To determine how far from the base of the pole each bracket should be braced in the ground, we can use the Pythagorean theorem.
We know:
- The length of the bracket (hypotenuse) is 6.5 ft.
- The height at which the bracket is attached to the pole (vertical leg) is 4.5 ft.
We need to find the distance from the base of the pole (horizontal leg). We can denote this distance as \( x \).
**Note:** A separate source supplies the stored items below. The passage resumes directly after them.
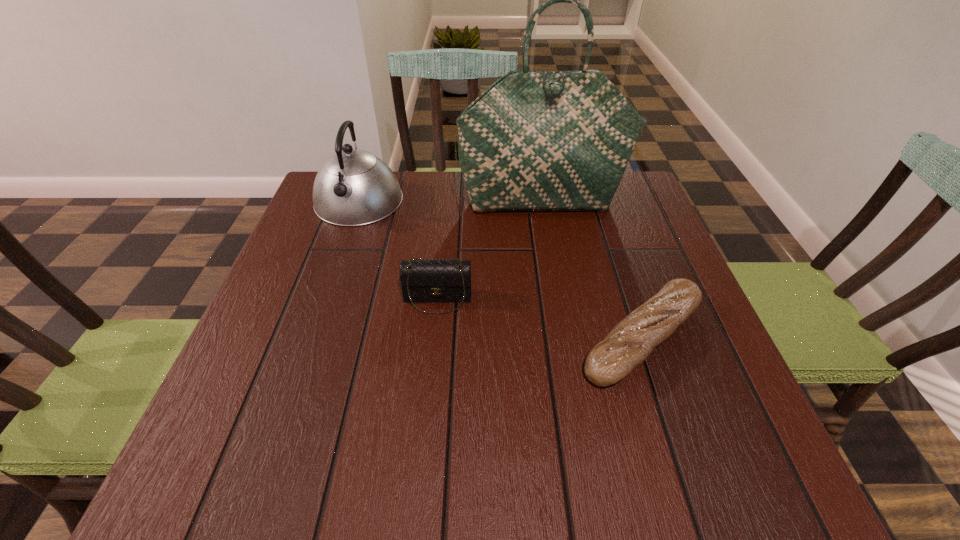 This screenshot has width=960, height=540. I want to click on the tallest object, so click(x=534, y=140).

Find the location of `the third shortest object`. the third shortest object is located at coordinates (353, 187).

Identify the location of kettle. The image size is (960, 540). point(353,187).

Identify the location of the second shortest object. This screenshot has height=540, width=960. (425, 280).

This screenshot has width=960, height=540. In order to click on the shortest object in this screenshot , I will do `click(631, 341)`.

This screenshot has height=540, width=960. What are the coordinates of `vacant space located on the back of the tote bag` in the screenshot? It's located at (538, 179).

Find the location of `free space located from the spout of the kettle`. free space located from the spout of the kettle is located at coordinates (335, 268).

Image resolution: width=960 pixels, height=540 pixels. I want to click on vacant space situated on the front flap of the third tallest object, so click(430, 373).

Locate an element on the screen. The image size is (960, 540). blank space located on the back of the baguet is located at coordinates (614, 253).

This screenshot has width=960, height=540. I want to click on tote bag situated at the far edge, so click(x=534, y=140).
According to the Pythagorean theorem:
\[ a^2 + b^2 = c^2 \]
Where:
- \( a \) is the height of the attachment (4.5 ft),
- \( b \) is the distance from the base of the pole (x),
- \( c \) is the length of the bracket (6.5 ft).
Plugging in the values:
\[ (4.5)^2 + x^2 = (6.5)^2 \]
Calculating the squares:
\[ 20.25 + x^2 = 42.25 \]
Now, we can isolate \( x^2 \):
\[ x^2 = 42.25 - 20.25 \] \[ x^2 = 22 \]
Now, take the square root to find \( x \):
\[ x = \sqrt{22} \approx 4.69 \]
Rounding to the nearest tenth, we get:
\[ x \approx 4.7 \]
So the distance from the base of the pole should be approximately 4.7 ft.